Each time a match is made the appropriate name (e.g. P4) is output in the spine.
The
-s
option is used to skip barlines and null data records when matching patterns.
The
-m
option invokes the multi-record matching mode -- which allows
patt
to recognize row statements where several nominally successive pitches
are collapsed into a vertical chord:
# Search for instances of each tone-row variant.
X=0
while [ $X -ne 12 ]
do
patt -s '=|^\.(\t\.)*$' -f P$X -m score.tmp -t P$X \
| extract -i '**patt' > P$X.pat
patt -s '=|^\.(\t\.)*$' -f I$X -m score.tmp -t I$X \
| extract -i '**patt' > I$X.pat
patt -s '=|^\.(\t\.)*$' -f R$X -m score.tmp -t R$X \
| extract -i '**patt' > R$X.pat
patt -s '=|^\.(\t\.)*$' -f RI$X -m score.tmp -t RI$X \
| extract -i '**patt' > RI$X.pat
let X=$X+1
done
Each of the above 48
patt
searches resulted in a separate temporary output file.
It would be convenient to reduce all 48 **patt
spines into a single
aggregate spine.
This can be done using the
assemble
and
cleave
commands:
# Now we have a lot of files to assemble:
assemble P*.pat > prime.pat
cleave -d ' ' -i '**patt' -o '**rows' prime.pat > analysis.1
assemble I*.pat > inversion.pat
cleave -d ' ' -i '**patt' -o '**rows' inversion.pat > analysis.2
assemble R*.pat > retro.pat
cleave -d ' ' -i '**patt' -o '**rows' retro.pat > analysis.3
assemble RI*.pat > retroinv.pat
cleave -d ' ' -i '**patt' -o '**rows' retroinv.pat > analysis.4
assemble analysis.[1-4] > temp
cleave -d ' ' -i '**rows' -o '**rows' temp > analysis.out
# Finally, clean up some temporary files:
rm [PRI][0-9].pat [PRI]1[01].pat RI[0-9]*.pat temp.pat
rm analysis.[1-4] temp temp.pc score.tmp
There are a few subtleties and problems that deserve mention about our rowfind script. In general, shorter patterns are easier to find than longer patterns. Since row statements tend to be unique after the first 4 or 5 notes, it is preferable to clip the row patterns used as templates. Reducing the length of the templates can lead to "false hits" -- but these tend to be infrequent and are easily recognized.
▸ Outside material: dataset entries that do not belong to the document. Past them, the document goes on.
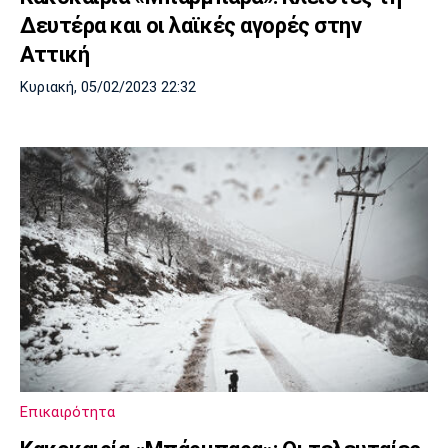
Δευτέρα και οι λαϊκές αγορές στην
Αττική
Κυριακή, 05/02/2023 22:32
Επικαιρότητα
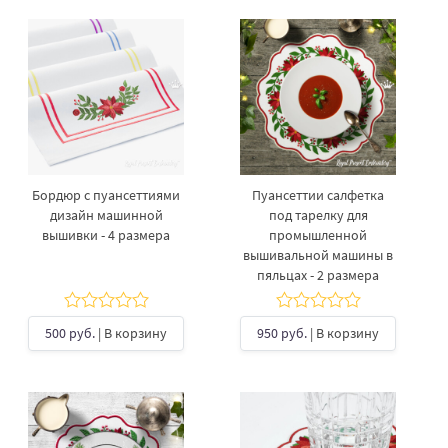
Бордюр с пуансеттиями
Пуансеттии салфетка
дизайн машинной
под тарелку для
вышивки - 4 размера
промышленной
вышивальной машины в
пяльцах - 2 размера
500 руб.
| В корзину
950 руб.
| В корзину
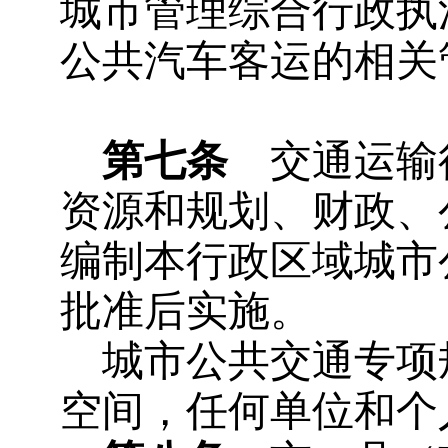
城市管理综合行政执
公共汽车客运的相关
第七条
交通运输
资源和规划、财政、
编制本行政区域城市
批准后实施。
城市公共交通专项
空间，任何单位和个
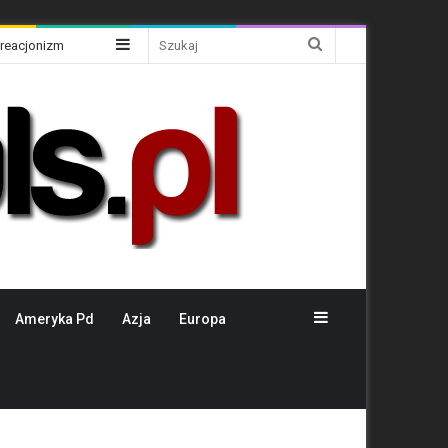
Sidebar
Szukaj
Kreacjonizm
Sidebar
Ameryka Pd
Azja
Europa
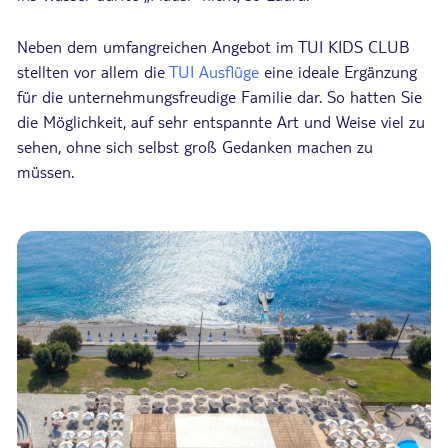
Neben dem umfangreichen Angebot im TUI KIDS CLUB
stellten vor allem die
TUI Ausflüge
eine ideale Ergänzung
für die unternehmungsfreudige Familie dar. So hatten Sie
die Möglichkeit, auf sehr entspannte Art und Weise viel zu
sehen, ohne sich selbst groß Gedanken machen zu
müssen.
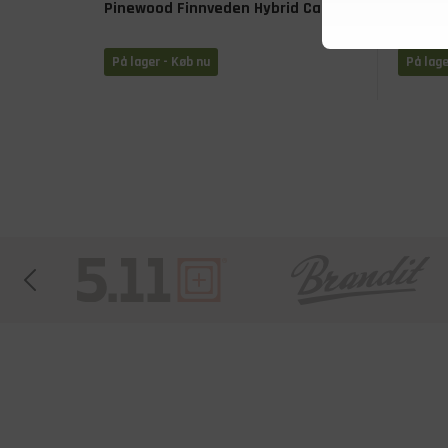
Pinewood Finnveden Hybrid Cap
MJM Do
Shoot 
På lager - Køb nu
På lage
Applied to an entire multi-part score, rowfind may miss concurrent row statements due to interposed notes appearing in an irrelevant instrument or part. This problem can be avoided by first extracting individual parts and running rowfind on each part separately. (The results can then be amalgamated using assemble and cleave.) On the other hand, searching instruments separately can mean that row statements crossing between instruments may be missed. This problem can be addressed by extracting pairs and groups of instruments and analyzing them together.
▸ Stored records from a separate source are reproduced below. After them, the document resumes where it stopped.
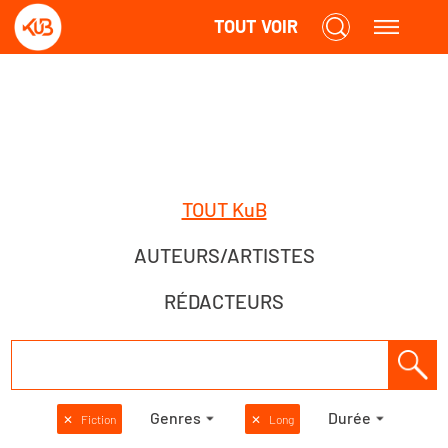
TOUT VOIR
TOUT KuB
AUTEURS/ARTISTES
RÉDACTEURS
Genres
Durée
✕
Fiction
✕
Long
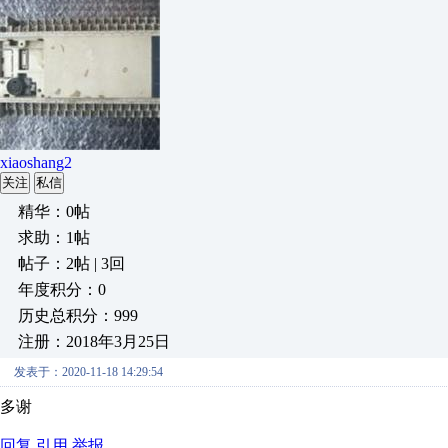
xiaoshang2
关注
私信
精华：0帖
求助：1帖
帖子：2帖 | 3回
年度积分：0
历史总积分：999
注册：2018年3月25日
发表于：2020-11-18 14:29:54
多谢
回复
引用
举报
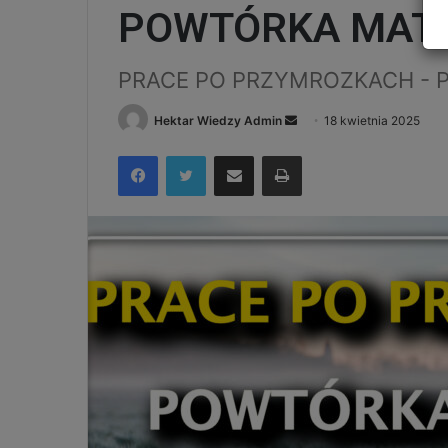
POWTÓRKA MATE
PRACE PO PRZYMROZKACH - 
Send
Hektar Wiedzy Admin
18 kwietnia 2025
an
Facebook
Twitter
Udostępnij via e-mail
Drukuj
email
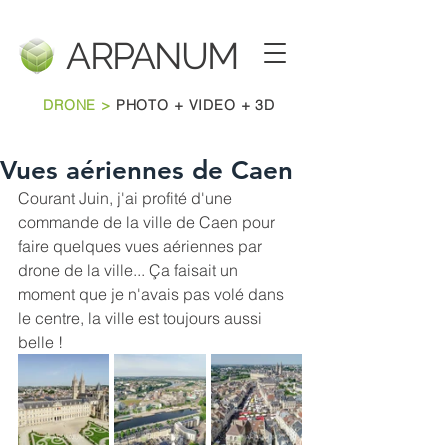
ARPANU
M
DRONE >
PHOTO + VIDEO + 3D
Vues aériennes de Caen
Courant Juin, j'ai profité d'une 
commande de la ville de Caen pour 
faire quelques vues aériennes par 
drone de la ville... Ça faisait un 
moment que je n'avais pas volé dans 
le centre, la ville est toujours aussi 
belle !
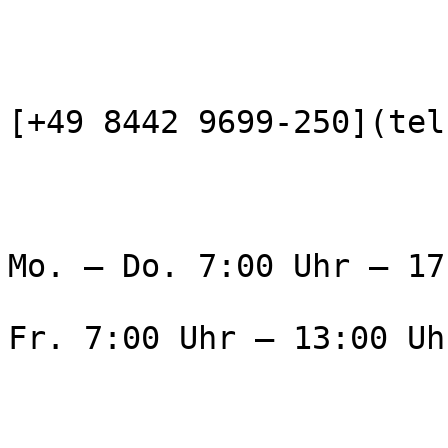
[+49 8442 9699-250](tel
Mo. – Do. 7:00 Uhr – 17
Fr. 7:00 Uhr – 13:00 Uhr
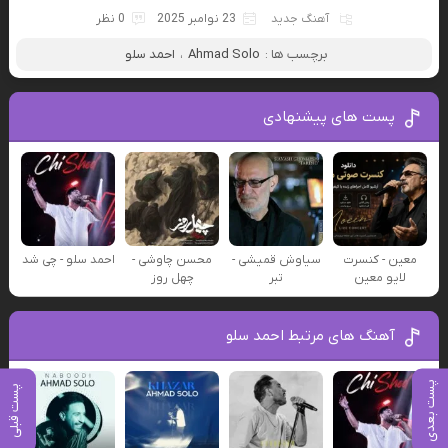
آهنگ جدید
23 نوامبر 2025
0 نظر
برچسب ها :
Ahmad Solo
،
احمد سلو
پست های پیشنهادی
معین - کنسرت
سیاوش قمیشی -
محسن چاوشی -
احمد سلو - چی شد
لایو معین
تبر
چهل روز
آهنگ های مرتبط احمد سلو
پست بعدی
پست قبلی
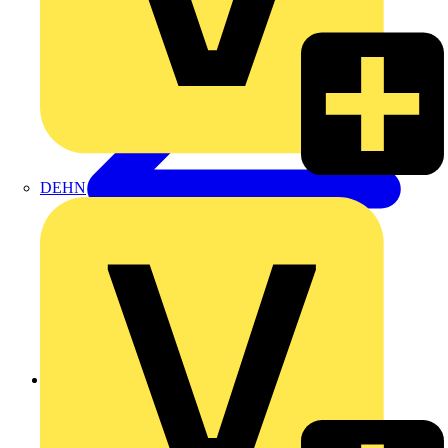
DEHN
Zurück zu Produkte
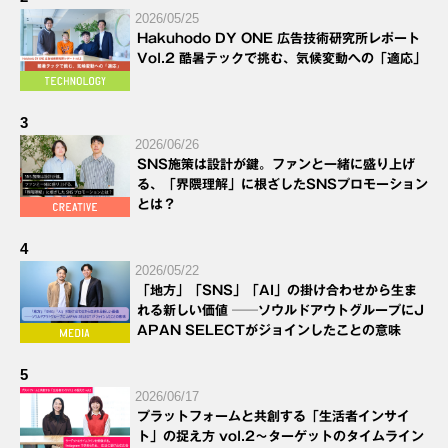
2026/05/25
Hakuhodo DY ONE 広告技術研究所レポート
Vol.2 酷暑テックで挑む、気候変動への「適応」
3
2026/06/26
SNS施策は設計が鍵。ファンと一緒に盛り上げ
る、「界隈理解」に根ざしたSNSプロモーション
とは？
4
2026/05/22
「地方」「SNS」「AI」の掛け合わせから生ま
れる新しい価値 ──ソウルドアウトグループにJ
APAN SELECTがジョインしたことの意味
5
2026/06/17
プラットフォームと共創する「生活者インサイ
ト」の捉え方 vol.2～ターゲットのタイムライン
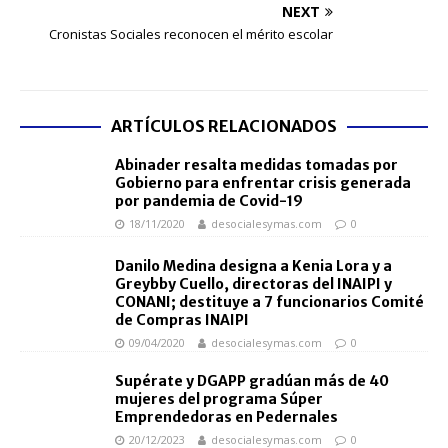
NEXT
Cronistas Sociales reconocen el mérito escolar
ARTÍCULOS RELACIONADOS
Abinader resalta medidas tomadas por
Gobierno para enfrentar crisis generada
por pandemia de Covid-19
18/11/2020
desocialesymas.com
0
Danilo Medina designa a Kenia Lora y a
Greybby Cuello, directoras del INAIPI y
CONANI; destituye a 7 funcionarios Comité
de Compras INAIPI
09/04/2020
desocialesymas.com
0
Supérate y DGAPP gradúan más de 40
mujeres del programa Súper
Emprendedoras en Pedernales
20/12/2023
desocialesymas.com
0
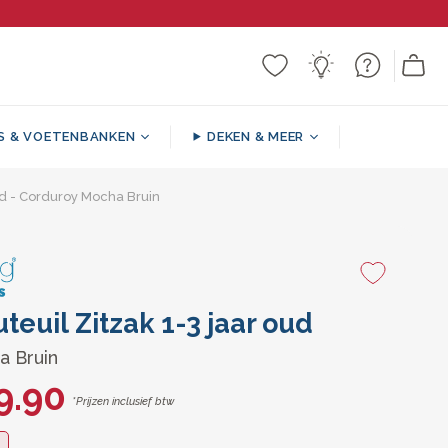
S & VOETENBANKEN
DEKEN & MEER
oud - Corduroy Mocha Bruin
 Pouf
en
ak
s
Gedessineerde / Decoratieve
Ronde Voetenbank
Zitzak Bankstellen
Steunkussens
Dekens
teuil
teuil Zitzak 1-3 jaar oud
a Bruin
9.90
*Prijzen inclusief btw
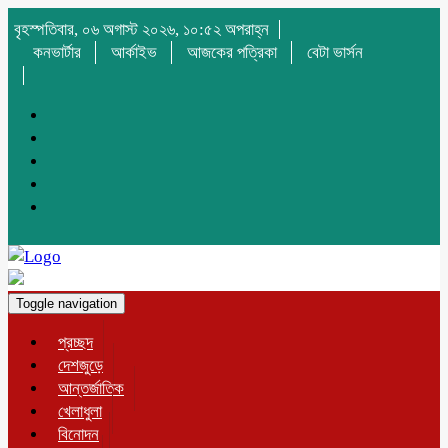
বৃহস্পতিবার, ০৬ অগাস্ট ২০২৬, ১০:৫২ অপরাহ্ন
কনভার্টার
আর্কাইভ
আজকের পত্রিকা
বেটা ভার্সন
Toggle navigation
প্রচ্ছদ
দেশজুড়ে
আন্তর্জাতিক
খেলাধুলা
বিনোদন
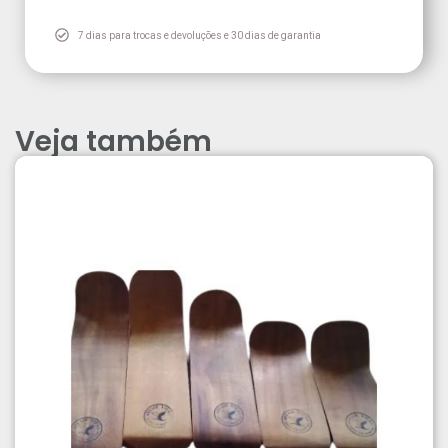
7 dias para trocas e devoluções e 30 dias de garantia
Veja também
For a complex work like Webern's Opus 24 Concerto, this strategy of analyzing both individual instruments and groups of instruments works very well.
In this chapter we have discussed several tools related to set theory analysis. These include the pc (pitch-class) command, the pcset command (for identifying set-forms), and the reihe command (for generating set variants).
We have seen how general tools like context can be used to carry out segmentation of some score. Similarly, we have seen how the patt command can be used to identify tone-row statements.
Two scripts were described in this chapter: matrix and rowfind. These demonstrated how the tools may be coordinated to carry out various automated processes.
This chapter has only scratched the surface regarding the types of pertinent serial-related manipulations that might be pursued. For example, much more sophisticated approaches to segmentation can be created by using some of the layer techniques described in the next Chapter. Similarly, the pattern searches could easily be expanded to look at other parameters typical of "complete serialism" -- such as durations, dynamics, articulation marks, and so on.